* _Task details_
Keep the pictures out. Restate the entries below word for word.

[Saved entries]
Content starts
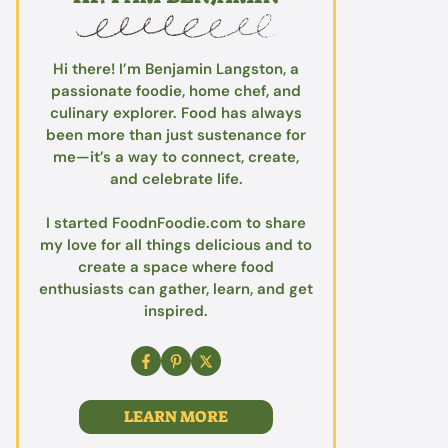
Hi there! I’m Benjamin Langston, a
passionate foodie, home chef, and
culinary explorer. Food has always
been more than just sustenance for
me—it’s a way to connect, create,
and celebrate life.
I started FoodnFoodie.com to share
my love for all things delicious and to
create a space where food
enthusiasts can gather, learn, and get
inspired.
LEARN MORE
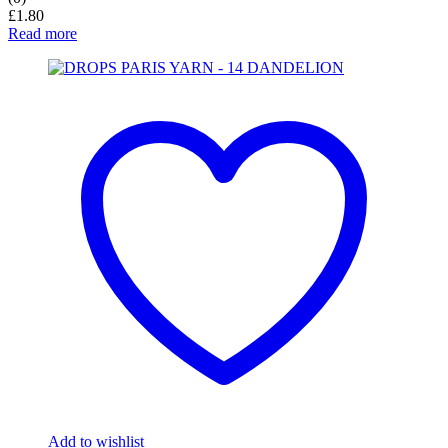
£
1.80
Read more
Add to wishlist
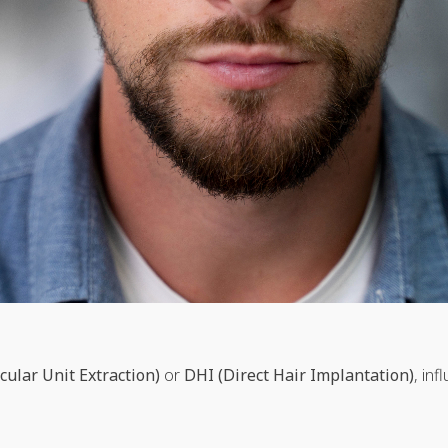
icular Unit Extraction)
or
DHI (Direct Hair Implantation)
, in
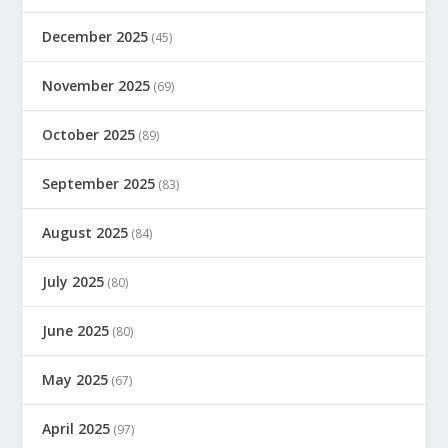
December 2025
(45)
November 2025
(69)
October 2025
(89)
September 2025
(83)
August 2025
(84)
July 2025
(80)
June 2025
(80)
May 2025
(67)
April 2025
(97)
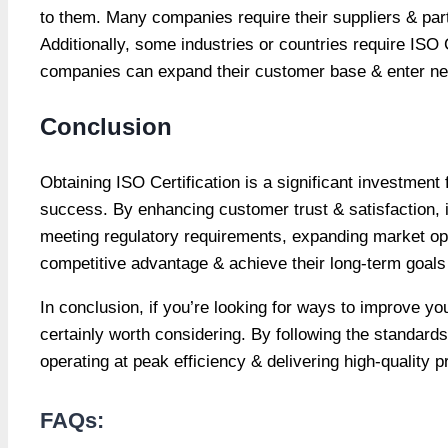
to them. Many companies require their suppliers & part
Additionally, some industries or countries require ISO C
companies can expand their customer base & enter new
Conclusion
Obtaining ISO Certification is a significant investment
success. By enhancing customer trust & satisfaction, im
meeting regulatory requirements, expanding market o
competitive advantage & achieve their long-term goals 
In conclusion, if you’re looking for ways to improve yo
certainly worth considering. By following the standards
operating at peak efficiency & delivering high-quality
FAQs:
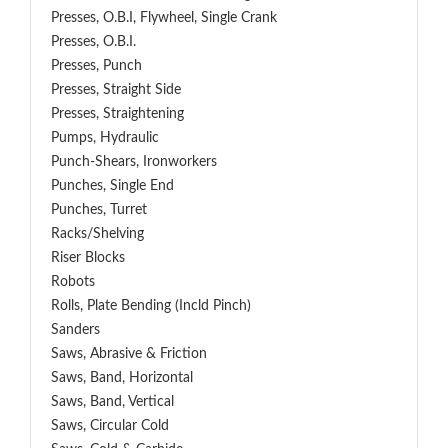
Presses, O.B.I, Flywheel, Single Crank
Presses, O.B.I.
Presses, Punch
Presses, Straight Side
Presses, Straightening
Pumps, Hydraulic
Punch-Shears, Ironworkers
Punches, Single End
Punches, Turret
Racks/Shelving
Riser Blocks
Robots
Rolls, Plate Bending (incld Pinch)
Sanders
Saws, Abrasive & Friction
Saws, Band, Horizontal
Saws, Band, Vertical
Saws, Circular Cold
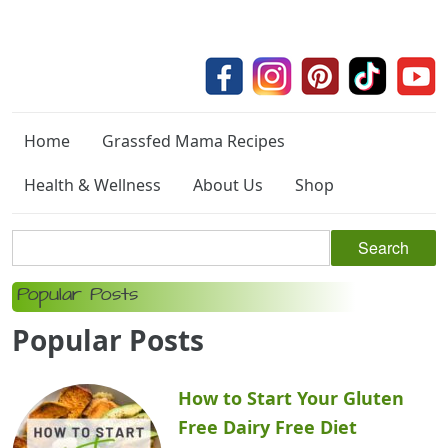
Home
Grassfed Mama Recipes
Health & Wellness
About Us
Shop
Popular Posts
Popular Posts
How to Start Your Gluten
Free Dairy Free Diet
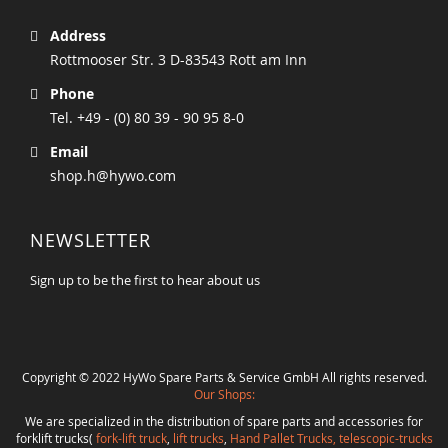
Address
Rottmooser Str. 3 D-83543 Rott am Inn
Phone
Tel. +49 - (0) 80 39 - 90 95 8-0
Email
shop.h@hywo.com
NEWSLETTER
Sign up to be the first to hear about us
Copyright © 2022 HyWo Spare Parts & Service GmbH All rights reserved.
Our Shops:
We are specialized in the distribution of spare parts and accessories for
forklift trucks(
fork-lift truck
,
lift trucks
,
Hand Pallet Trucks, telescopic-trucks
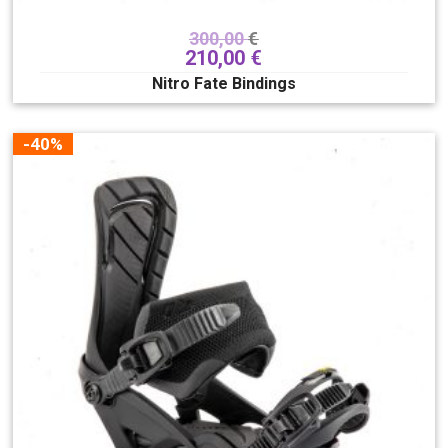
300,00
€
210,00
€
Nitro Fate Bindings
-40%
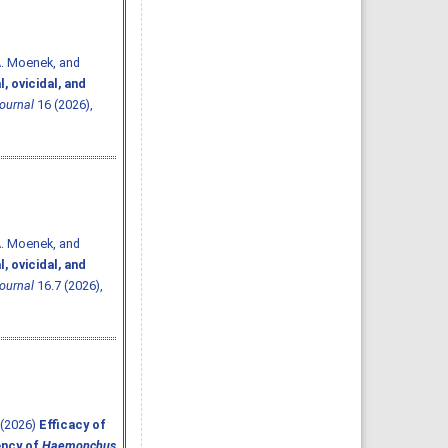
A. Moenek, and
, ovicidal, and
ournal
16 (2026),
A. Moenek, and
, ovicidal, and
ournal
16.7 (2026),
. (2026)
Efficacy of
ency of
Haemonchus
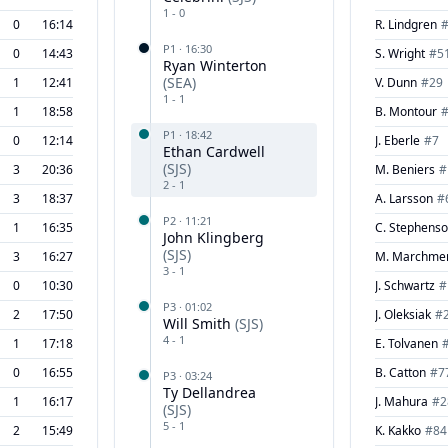
1
-
0
0
16:14
R. Lindgren
P
1
·
16:30
0
14:43
S. Wright
#
5
Ryan Winterton
(
SEA
)
1
12:41
V. Dunn
#
29
1
-
1
1
18:58
B. Montour
P
1
·
18:42
0
12:14
J. Eberle
#
7
Ethan Cardwell
(
SJS
)
3
20:36
M. Beniers
#
2
-
1
3
18:37
A. Larsson
#
P
2
·
11:21
1
16:35
C. Stephens
John Klingberg
(
SJS
)
3
16:27
M. Marchme
3
-
1
0
10:30
J. Schwartz
#
P
3
·
01:02
2
17:50
J. Oleksiak
#
Will Smith
(
SJS
)
4
-
1
1
17:18
E. Tolvanen
0
16:55
B. Catton
#
7
P
3
·
03:24
Ty Dellandrea
1
16:17
J. Mahura
#
2
(
SJS
)
5
-
1
2
15:49
K. Kakko
#
84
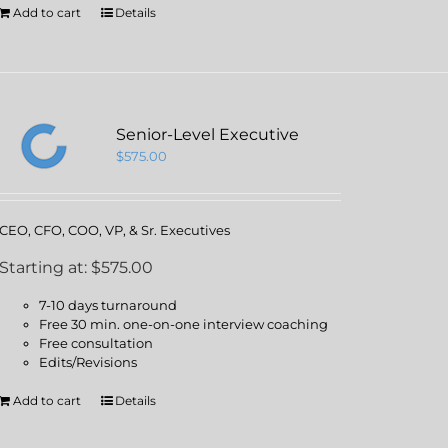
Add to cart
Details
Senior-Level Executive
$
575.00
CEO, CFO, COO, VP, & Sr. Executives
Starting at: $575.00
7-10 days turnaround
Free 30 min. one-on-one interview coaching
Free consultation
Edits/Revisions
Add to cart
Details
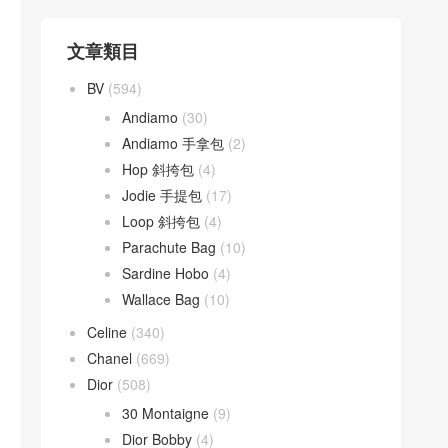
文章類目
BV
(594)
Andiamo
(30)
Andiamo 手拿包
(2)
Hop 斜挎包
(4)
Jodie 手提包
(17)
Loop 斜挎包
(4)
Parachute Bag
(10)
Sardine Hobo
(4)
Wallace Bag
(10)
Celine
(340)
Chanel
(669)
Dior
(508)
30 Montaigne
(9)
Dior Bobby
(4)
Content ends
* _Task solution_
Hi there! I’m Benjamin Langston, a
passionate foodie, home chef, and
culinary explorer. Food has always
been more than just sustenance for
me—it’s a way to connect, create,
and celebrate life.
I started FoodnFoodie.com to share
my love for all things delicious and to
create a space where food
enthusiasts can gather, learn, and get
inspired.
LEARN MORE
£
1.80
Read more
Add to wishlist
icular Unit Extraction)
or
DHI (Direct Hair Implantation)
, in
December 2025
(45)
November 2025
(69)
October 2025
(89)
September 2025
(83)
August 2025
(84)
July 2025
(80)
June 2025
(80)
May 2025
(67)
April 2025
(97)
to them. Many companies require their suppliers & part
Additionally, some industries or countries require ISO C
companies can expand their customer base & enter new
Conclusion
Obtaining ISO Certification is a significant investment
success. By enhancing customer trust & satisfaction, im
meeting regulatory requirements, expanding market o
competitive advantage & achieve their long-term goals 
In conclusion, if you’re looking for ways to improve yo
certainly worth considering. By following the standards
operating at peak efficiency & delivering high-quality
FAQs:
Presses, O.B.I, Flywheel, Single Crank
Presses, O.B.I.
Presses, Punch
Presses, Straight Side
Presses, Straightening
Pumps, Hydraulic
Punch-Shears, Ironworkers
Punches, Single End
Punches, Turret
Racks/Shelving
Riser Blocks
Robots
Rolls, Plate Bending (incld Pinch)
Sanders
Saws, Abrasive & Friction
Saws, Band, Horizontal
Saws, Band, Vertical
Saws, Circular Cold
Home
Grassfed Mama Recipes
Health & Wellness
About Us
Shop
Popular Posts
Popular Posts
How to Start Your Gluten
Free Dairy Free Diet
Address
Rottmooser Str. 3 D-83543 Rott am Inn
Phone
Tel. +49 - (0) 80 39 - 90 95 8-0
Email
shop.h@hywo.com
NEWSLETTER
Sign up to be the first to hear about us
Copyright © 2022 HyWo Spare Parts & Service GmbH All rights reserved.
Our Shops:
We are specialized in the distribution of spare parts and accessories for
forklift trucks(
fork-lift truck
,
lift trucks
,
Hand Pallet Trucks, telescopic-trucks
300,00
€
210,00
€
Nitro Fate Bindings
-40%
A. Moenek, and
, ovicidal, and
ournal
16 (2026),
A. Moenek, and
, ovicidal, and
ournal
16.7 (2026),
. (2026)
Efficacy of
ency of
Haemonchus
1
-
0
0
16:14
R. Lindgren
P
1
·
16:30
0
14:43
S. Wright
#
5
Ryan Winterton
(
SEA
)
1
12:41
V. Dunn
#
29
1
-
1
1
18:58
B. Montour
P
1
·
18:42
0
12:14
J. Eberle
#
7
Ethan Cardwell
(
SJS
)
3
20:36
M. Beniers
#
2
-
1
3
18:37
A. Larsson
#
P
2
·
11:21
1
16:35
C. Stephens
John Klingberg
(
SJS
)
3
16:27
M. Marchme
3
-
1
0
10:30
J. Schwartz
#
P
3
·
01:02
2
17:50
J. Oleksiak
#
Will Smith
(
SJS
)
4
-
1
1
17:18
E. Tolvanen
0
16:55
B. Catton
#
7
P
3
·
03:24
Ty Dellandrea
1
16:17
J. Mahura
#
2
(
SJS
)
5
-
1
2
15:49
K. Kakko
#
84
Add to cart
Details
Senior-Level Executive
$
575.00
CEO, CFO, COO, VP, & Sr. Executives
Starting at: $575.00
7-10 days turnaround
Free 30 min. one-on-one interview coaching
Free consultation
Edits/Revisions
Add to cart
Details
文章類目
BV
(594)
Andiamo
(30)
Andiamo 手拿包
(2)
Hop 斜挎包
(4)
Jodie 手提包
(17)
Loop 斜挎包
(4)
Parachute Bag
(10)
Sardine Hobo
(4)
Wallace Bag
(10)
Celine
(340)
Chanel
(669)
Dior
(508)
30 Montaigne
(9)
Dior Bobby
(4)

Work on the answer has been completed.